Premier Foods has admitted that the timing of bread price rises last year and consumer concerns about its Hovis white bread played a significant part in losses of £73.5m for 2007, announced this week.
Rocketing wheat prices were identified by the company as the main reason for a 48.4% fall in trading profits at its Bread Bakeries Division, which comprises RHM, taken over last year. But Hovis also lost market share because it was the first big bread brand to introduce price rises.
The company raised prices in early September and late October, but said that competitors did not follow suit until the end of December, resulting in a price differential of up to 15p a loaf.
Premier reported an increase of £150m in wheat costs in its preliminary results for 2007.
The company also admitted quality issues with Hovis white bread. "In white bread, Premier lost market share because of customer feedback highlighting quality concerns," said associate director Angharad Couch.
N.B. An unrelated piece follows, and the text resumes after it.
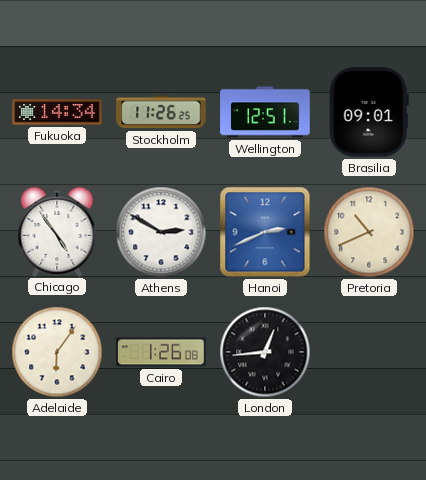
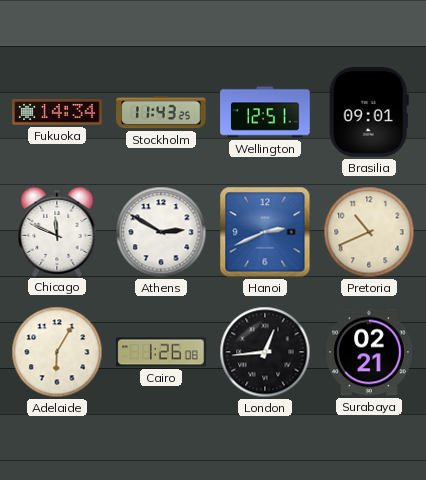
Stockholm: 11:26 -> 11:43
Chicago: 4:54 -> 11:49
Adelaide: 6:06 -> 6:05
Surabaya: none -> 02:21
Premier has now changed the recipe for Hovis white with a new blend of flours and longer baking times. Couch added that promotional activities across all Premier’s divisions will be limiited in the first half of 2008, as a new management information system is introduced.
Premier’s chief executive Robert Schofield said it had made progress on integrating RHM and was on track to deliver annual synergies of £113m. "The downside to 2007 was the exceptional cost inflation. While we moved quickly to raise prices, the time lag between cost increases and raising prices reduced second-half profitability," he said.
Premier has already recovered £190m of the estimated £225m cost inflation in 2007 and plans to recover the remaining costs in the first quarter of 2008. Investec analyst Martin Deboo said: "Premier was flayed by rising wheat prices last year and had a difficult second half in its bread business. Going forward will be challenging, as the supermarkets are expected to be extremely aggressive on price negotiations this year."